MAGNETOHYDRODYNAMICS OF STELLAR INTERIORS <br> Supported by the European Commission, Sixth Framework Programme - <br> Marie Curie Conferences and Training Courses - MSCF-CT-2003-503674

Different limiting mechanisms for nonlinear dynamos

Authors: Robert Cameron (Max-Planck-Institut fuer Sonnensystemforschung, Max-Planck-Strasse 2, D-37191 Katlenburg-Lindau, Germany), David Galloway (School of Mathematics & Statistics, University of Sydney, NSW 2006, Australia)

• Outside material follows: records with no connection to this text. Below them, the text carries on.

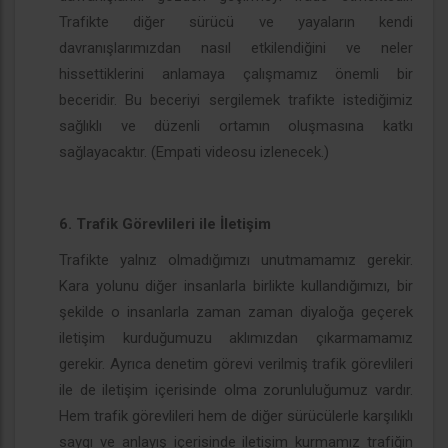
Trafikte diğer sürücü ve yayaların kendi
davranışlarımızdan nasıl etkilendiğini ve neler
hissettiklerini anlamaya çalışmamız önemli bir
beceridir. Bu beceriyi sergilemek trafikte istediğimiz
sağlıklı ve düzenli ortamın oluşmasına katkı
sağlayacaktır. (Empati videosu izlenecek.)
6. Trafik Görevlileri ile İletişim
Trafikte yalnız olmadığımızı unutmamamız gerekir.
Kara yolunu diğer insanlarla birlikte kullandığımızı, bir
şekilde o insanlarla zaman zaman diyaloğa geçerek
iletişim kurduğumuzu aklımızdan çıkarmamamız
gerekir. Ayrıca denetim görevi verilmiş trafik görevlileri
ile de iletişim içerisinde olma zorunluluğumuz vardır.
Hem trafik görevlileri hem de diğer sürücülerle karşılıklı
saygı ve anlayış içerisinde iletişim kurmamız trafiğin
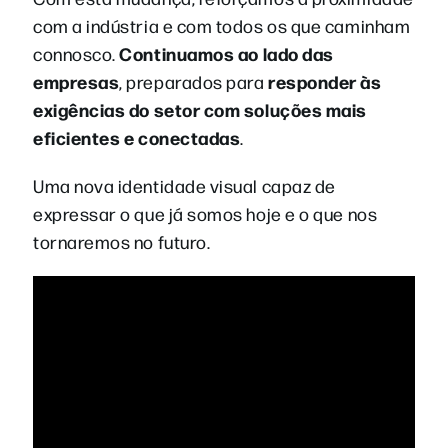
com a indústria e com todos os que caminham
Continuamos ao lado das
connosco.
empresas
responder às
, preparados para
exigências do setor com soluções mais
eficientes e conectadas
.
Uma nova identidade visual capaz de
expressar o que já somos hoje e o que nos
tornaremos no futuro.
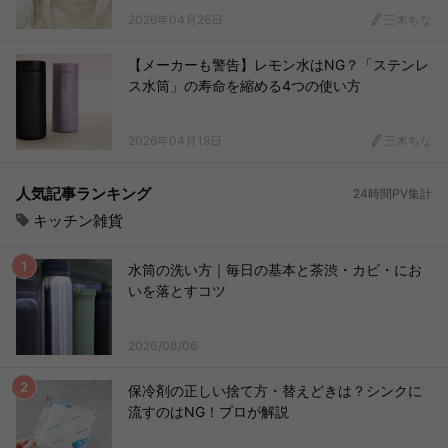
2026年04月26日
三木ちな
【メーカーも警告】レモン水はNG？「ステンレ
ス水筒」の寿命を縮める4つの使い方
2026年04月19日
三木ちな
人気記事ランキング
24時間PV集計
キッチン雑貨
水筒の洗い方｜毎日の基本と茶渋・カビ・にお
いを落とすコツ
2026/08/06
保冷剤の正しい捨て方・替えどきは？シンクに
流すのはNG！プロが解説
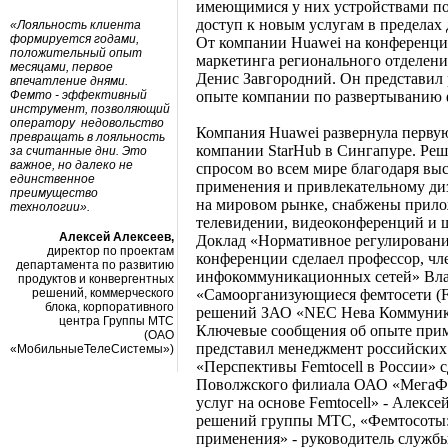
имеющимися у них устройствами по
доступ к новым услугам в пределах 
«Лояльность клиента
формируется годами,
От компании Huawei на конференци
положительный опыт
маркетинга регионального отделени
месяцами, первое
Денис Завгородний. Он представил 
впечатление днями.
Фемто - эффективный
опыте компании по развертыванию 
инструмент, позволяющий
оператору недовольство
Компания Huawei развернула первую
превращать в лояльность
компании StarHub в Сингапуре. Реш
за считанные дни. Это
важное, но далеко не
спросом во всем мире благодаря выс
единственное
применения и привлекательному диз
преимущество
на мировом рынке, снабжены прилож
технологии».
телевидении, видеоконференций и 
Алексей Алексеев,
Доклад «Нормативное регулировани
директор по проектам
конференции сделаел профессор, чл
департамента по развитию
инфокоммуникационных сетей» Вла
продуктов и конвергентных
решений, коммерческого
«Самоорганизующиеся фемтосети (F
блока, корпоративного
решений ЗАО «NEC Нева Коммуник
центра Группы МТС
Ключевые сообщения об опыте приме
(ОАО
представил менеджмент российских 
«МобильныеТелеСистемы»)
«Перспективы Femtocell в России» 
Поволжского филиала ОАО «МегаФо
услуг на основе Femtocell» - Алекс
решений группы МТС, «Фемтосоты:
применения» - руководитель служ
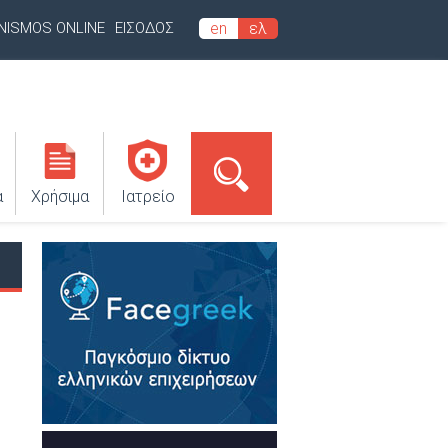
INISMOS ONLINE
ΕΙΣΟΔΟΣ
en
ελ
α
Χρήσιμα
Ιατρείο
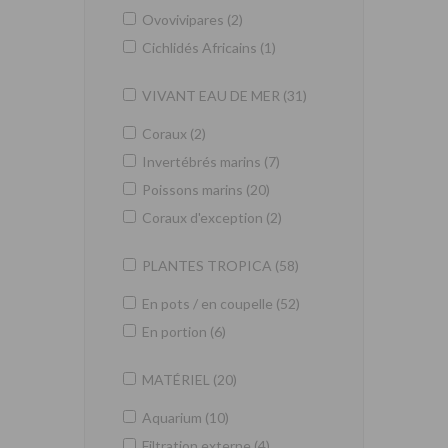
Ovovivipares (2)
Cichlidés Africains (1)
VIVANT EAU DE MER (31)
Coraux (2)
Invertébrés marins (7)
Poissons marins (20)
Coraux d'exception (2)
PLANTES TROPICA (58)
En pots / en coupelle (52)
En portion (6)
MATÉRIEL (20)
Aquarium (10)
Filtration externe (4)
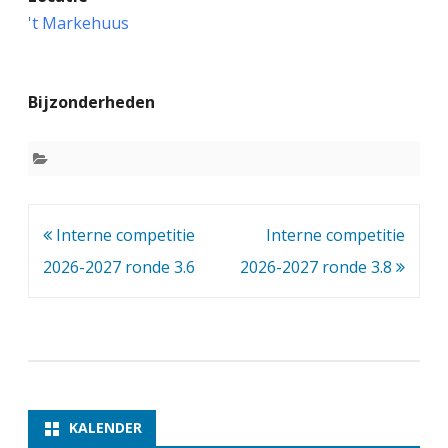
n
't Markehuus
t
e
Bijzonderheden
r
n
e
c
Bericht
Interne competitie
Interne competitie
o
navigatie
2026-2027 ronde 3.6
2026-2027 ronde 3.8
m
p
e
t
i
KALENDER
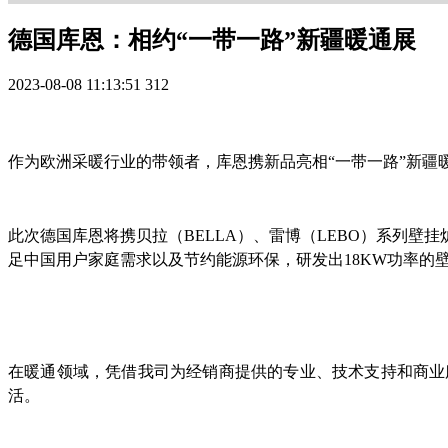
德国库恩：相约“一带一路”新疆暖通展
2023-08-08 11:13:51
312
作为欧洲采暖行业的带领者，库恩携新品亮相“一带一路”新疆暖
此次德国库恩将携贝拉（BELLA）、雷博（LEBO）系列
足中国用户家庭需求以及节约能源环保，研发出18KW功率的
在暖通领域，凭借我司为经销商提供的专业、技术支持和商业
活。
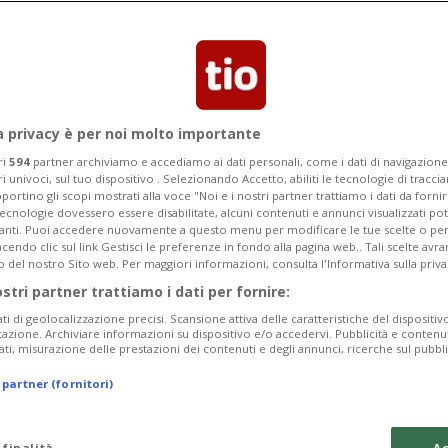
usata dalla pandemia, ridotta del 30%
milione al giorno»
a privacy è per noi molto importante
ri
594
partner archiviamo e accediamo ai dati personali, come i dati di navigazione 
ri univoci, sul tuo dispositivo . Selezionando Accetto, abiliti le tecnologie di tracc
portino gli scopi mostrati alla voce "Noi e i nostri partner trattiamo i dati da fornir
tecnologie dovessero essere disabilitate, alcuni contenuti e annunci visualizzati 
vanti. Puoi accedere nuovamente a questo menu per modificare le tue scelte o per
endo clic sul link Gestisci le preferenze in fondo alla pagina web.. Tali scelte avr
o del nostro Sito web. Per maggiori informazioni, consulta l'Informativa sulla priva
ostri partner trattiamo i dati per fornire:
ati di geolocalizzazione precisi. Scansione attiva delle caratteristiche del dispositivo 
icazione. Archiviare informazioni su dispositivo e/o accedervi. Pubblicità e contenu
ati, misurazione delle prestazioni dei contenuti e degli annunci, ricerche sul pubbl
 partner (fornitori)
 finalità
Ac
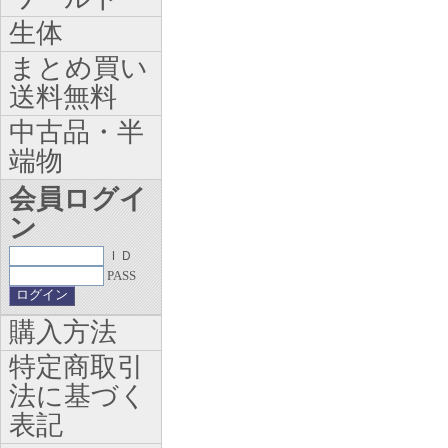
生体
まとめ買い
送料無料
中古品・半
端物
会員ログイ
ン
ＩＤ
PASS
購入方法
特定商取引
法に基づく
表記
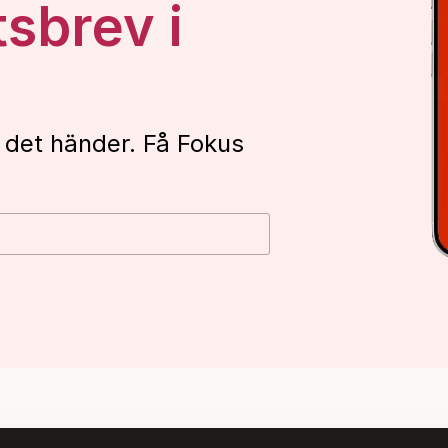
tsbrev i
 det händer. Få Fokus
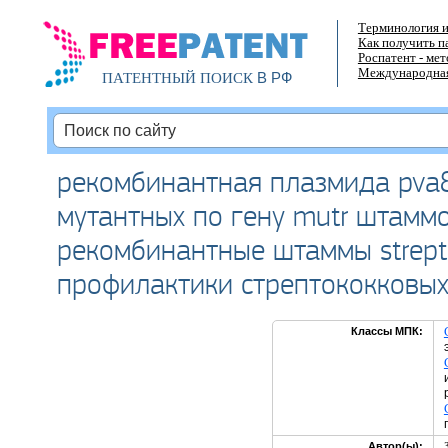
Терминология и
Как получить п
Роспатент - ме
Международная
В РФ
ПАТЕНТНЫЙ ПОИСК
рекомбинантная плазмида pva8
мутантных по гену mutr штаммов
рекомбинантные штаммы strept
профилактики стрептококковы
Классы МПК:
Автор(ы):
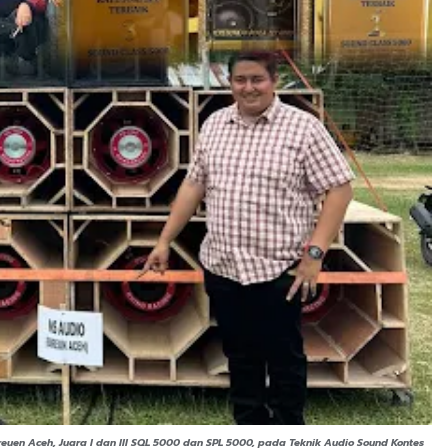
euen Aceh, Juara I dan III SQL 5000 dan SPL 5000, pada Teknik Audio Sound Kontes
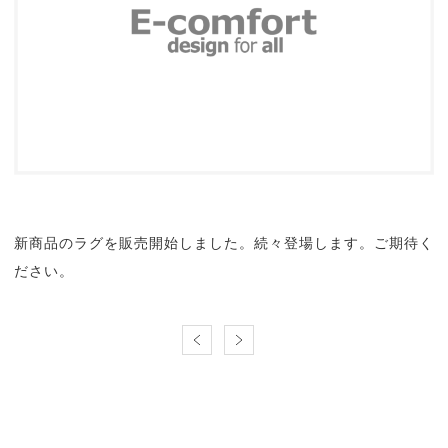
新商品のラグを販売開始しました。続々登場します。ご期待く
ださい。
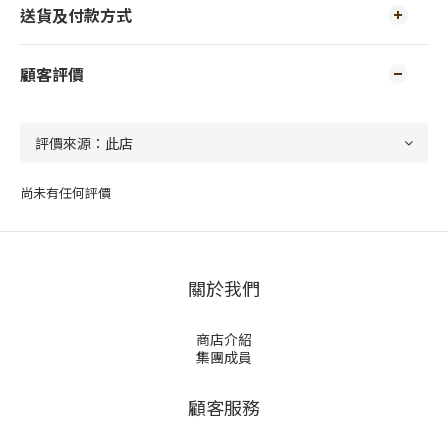
送貨及付款方式
顧客評價
尚未有任何評價
關於我們
商店介紹
集團成員
顧客服務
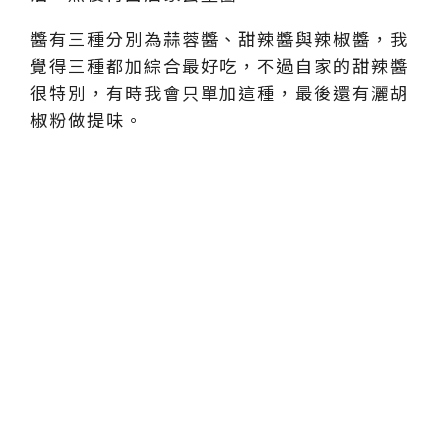
醬有三種分別為蒜蓉醬、甜辣醬與辣椒醬，我
覺得三種都加綜合最好吃，不過自家的甜辣醬
很特別，有時我會只單加這種，最後還有灑胡
椒粉做提味。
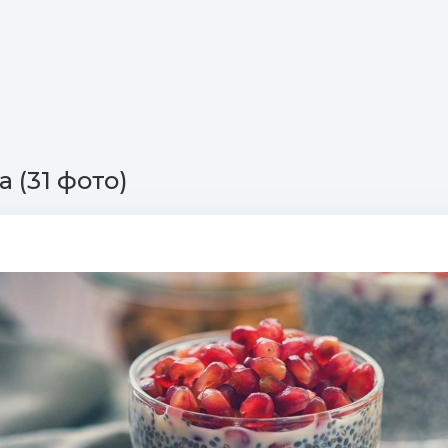
 (31 фото)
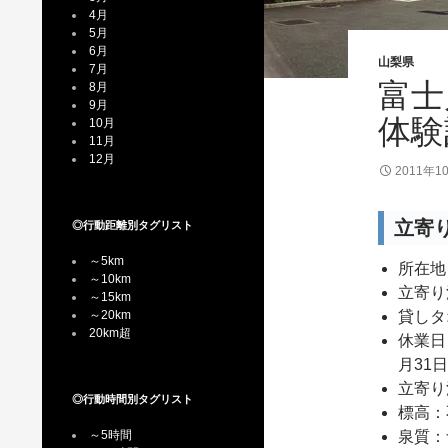
4月
5月
6月
山梨県
7月
富士
8月
9月
体験
10月
11月
12月
2011年1
立寄
◎行動距離別タグリスト
～5km
所在地
～10km
立寄り
～15km
～20km
貸しタ
20km超
休業日
月31
立寄り
◎行動時間別タグリスト
標高：
～5時間
泉質：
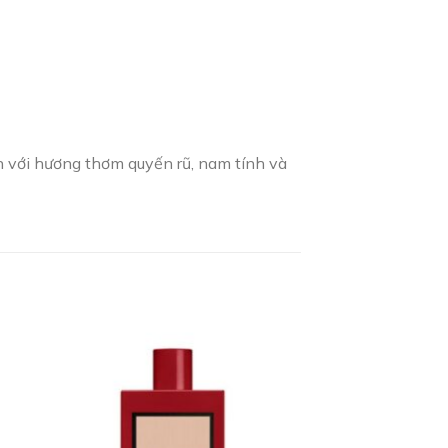
 với hương thơm quyến rũ, nam tính và
 to
Add to
ist
wishlist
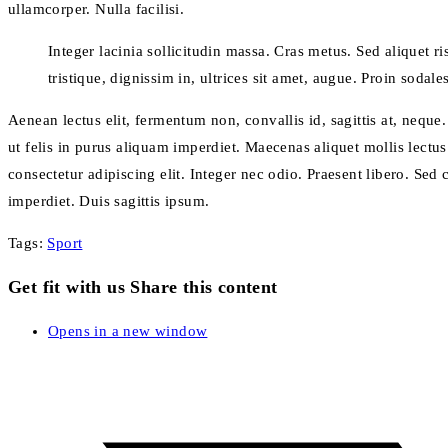
ullamcorper. Nulla facilisi.
Integer lacinia sollicitudin massa. Cras metus. Sed aliquet ri
tristique, dignissim in, ultrices sit amet, augue. Proin sodale
Aenean lectus elit, fermentum non, convallis id, sagittis at, neque. 
ut felis in purus aliquam imperdiet. Maecenas aliquet mollis lectus
consectetur adipiscing elit. Integer nec odio. Praesent libero. Se
imperdiet. Duis sagittis ipsum.
Tags
:
Sport
Get fit with us
Share this content
Opens in a new window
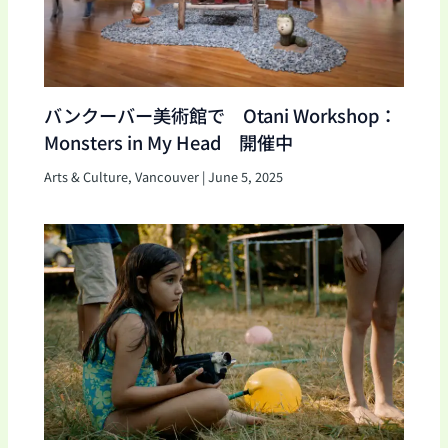
バンクーバー美術館で Otani Workshop：
Monsters in My Head 開催中
Arts & Culture
,
Vancouver
|
June 5, 2025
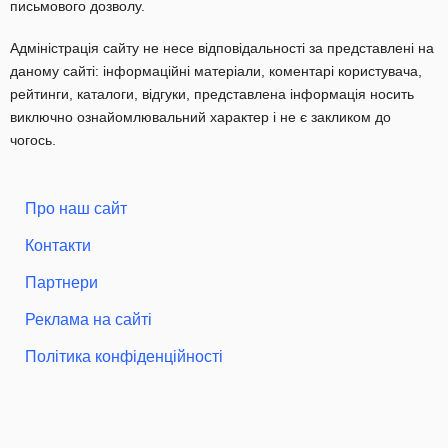
письмового дозволу.
Адміністрація сайту не несе відповідальності за представлені на
даному сайті: інформаційні матеріали, коментарі користувача,
рейтинги, каталоги, відгуки, представлена інформація носить
виключно ознайомлювальний характер і не є закликом до
чогось.
Про наш сайт
Контакти
Партнери
Реклама на сайті
Політика конфіденційності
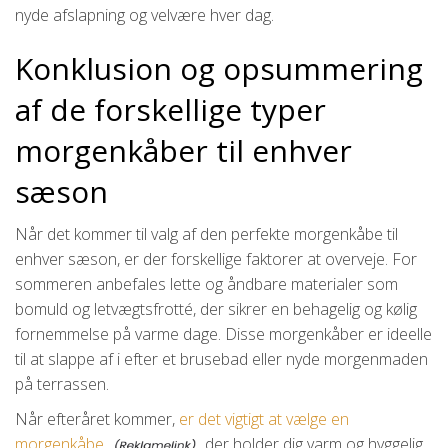
nyde afslapning og velvære hver dag.
Konklusion og opsummering
af de forskellige typer
morgenkåber til enhver
sæson
Når det kommer til valg af den perfekte morgenkåbe til
enhver sæson, er der forskellige faktorer at overveje. For
sommeren anbefales lette og åndbare materialer som
bomuld og letvægtsfrotté, der sikrer en behagelig og kølig
fornemmelse på varme dage. Disse morgenkåber er ideelle
til at slappe af i efter et brusebad eller nyde morgenmaden
på terrassen.
Når efteråret kommer,
er det vigtigt at vælge en
morgenkåbe,
der holder dig varm og hyggelig.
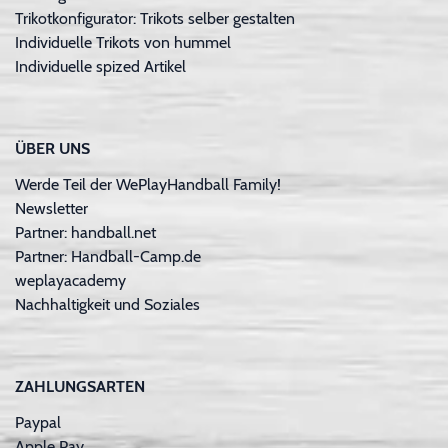
Trikotkonfigurator: Trikots selber gestalten
Individuelle Trikots von hummel
Individuelle spized Artikel
ÜBER UNS
Werde Teil der WePlayHandball Family!
Newsletter
Partner: handball.net
Partner: Handball-Camp.de
weplayacademy
Nachhaltigkeit und Soziales
ZAHLUNGSARTEN
Paypal
Apple Pay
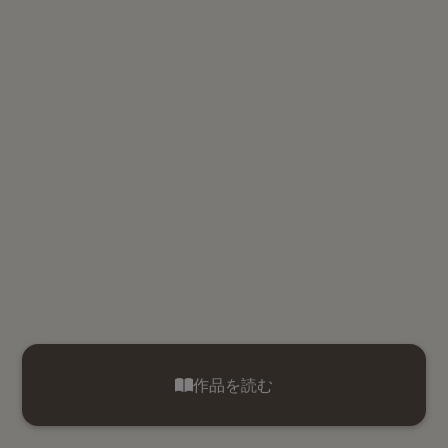
作品を読む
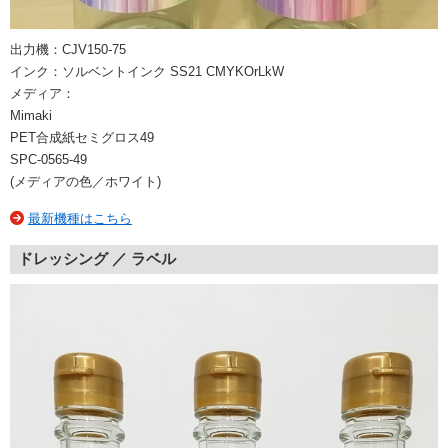
出力機：CJV150-75
インク：ソルベントインク SS21 CMYKOrLkW
メディア：
Mimaki
PET合成紙セミグロス49
SPC-0565-49
(メディアの色／ホワイト)
最新機種はこちら
ドレッシング ／ ラベル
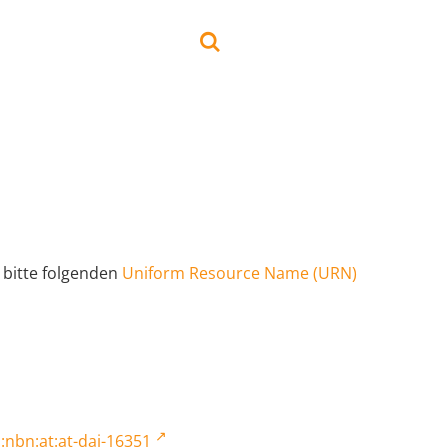
 bitte folgenden
Uniform Resource Name (URN)
:nbn:at:at-dai-16351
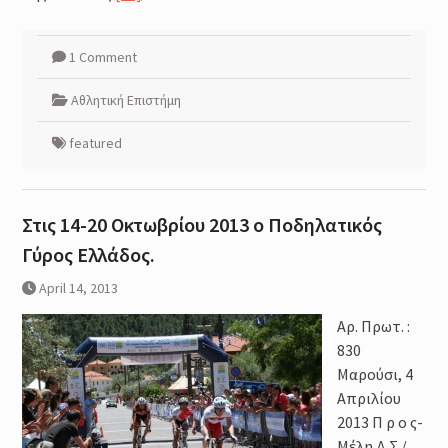
1 Comment
Αθλητική Επιστήμη
featured
Στις 14-20 Οκτωβρίου 2013 ο Ποδηλατικός
Γύρος Ελλάδος.
April 14, 2013
Αρ. Πρωτ. :
830
Μαρούσι, 4
Απριλίου
2013 Π ρ ο ς-
Μέλη Δ.Σ./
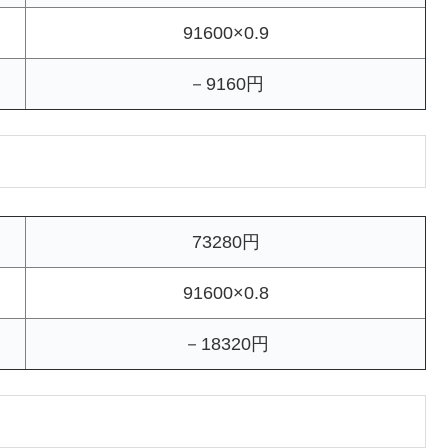
91600×0.9
－9160円
73280円
91600×0.8
－18320円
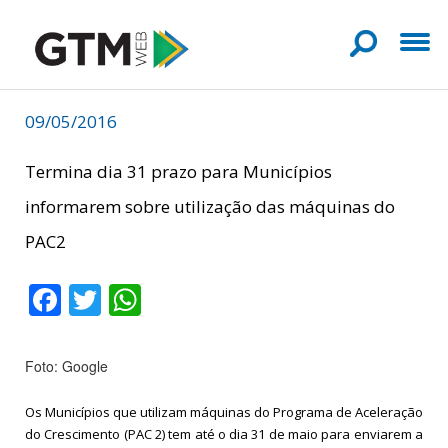
09/05/2016
Termina dia 31 prazo para Municípios
informarem sobre utilização das máquinas do
PAC2
Facebook
Twitter
WhatsApp
Foto: Google
Os Municípios que utilizam máquinas do Programa de Aceleração
do Crescimento (PAC 2) tem até o dia 31 de maio para enviarem a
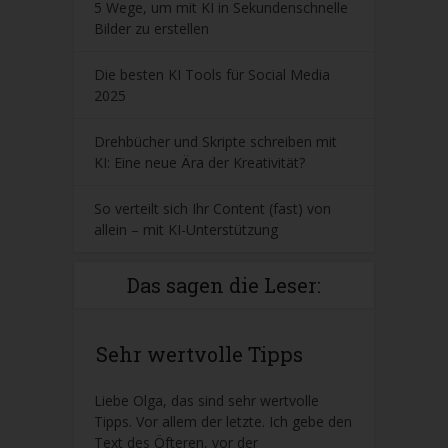
5 Wege, um mit KI in Sekundenschnelle
Bilder zu erstellen
Die besten KI Tools für Social Media
2025
Drehbücher und Skripte schreiben mit
KI: Eine neue Ära der Kreativität?
So verteilt sich Ihr Content (fast) von
allein – mit KI-Unterstützung
Das sagen die Leser:
Sehr wertvolle Tipps
Liebe Olga, das sind sehr wertvolle
Tipps. Vor allem der letzte. Ich gebe den
Text des Öfteren, vor der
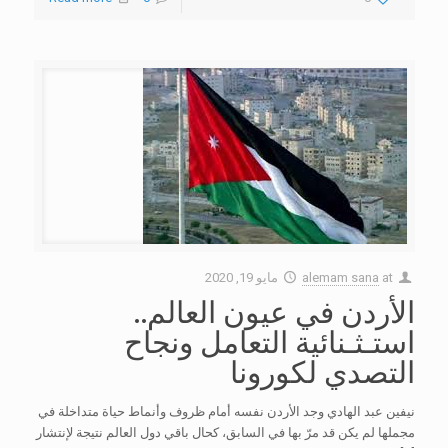
at
alemam sana
مايو 19, 2020
الأردن في عيون العالم..
استـثـنائية التعامل ونجاح
التصدي لكورونا
نيفين عبد الهادي وجد الأردن نفسه أمام ظروف وأنماط حياة متداخلة في
مجملها لم يكن قد مرّ بها في السابق، كحال باقي دول العالم نتيجة لإنتشار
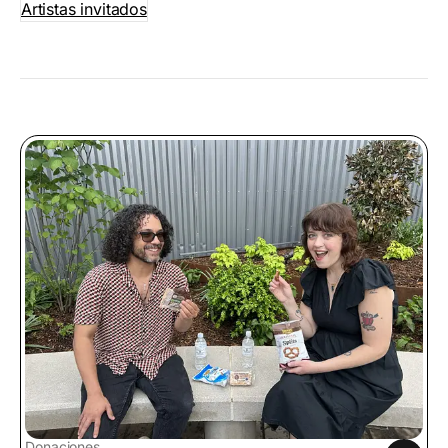
Artistas invitados
Donaciones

Theoreticians often study nonlinear dynamos by postulating a specific force field designed to produce a flow which is known to give rise to an effective kinematic dynamo. The subsequent evolution is then followed numerically to determine how the dynamo equilibrates. The most studied example is the (1,1,1) ABC flow, with the supplied forcing proportional to the inverse kinetic Reynolds number. In this case, scaling arguments can be adduced which give very pessimistic estimates for the high Reynolds number performance of the dynamo. Recently Archontis (PhD thesis, 2000) found an interesting example of a dynamo where the performance is far superior, with approximately equal scaled magnetic and velocity fields which are very close to (sin z,sin x,sin y) when the kinetic and magnetic Reynolds numbers are large. Numerical results will be described which attempt to show how and why this and some similar dynamos work so well, and whether such behaviour can be expected in real astrophysical objects.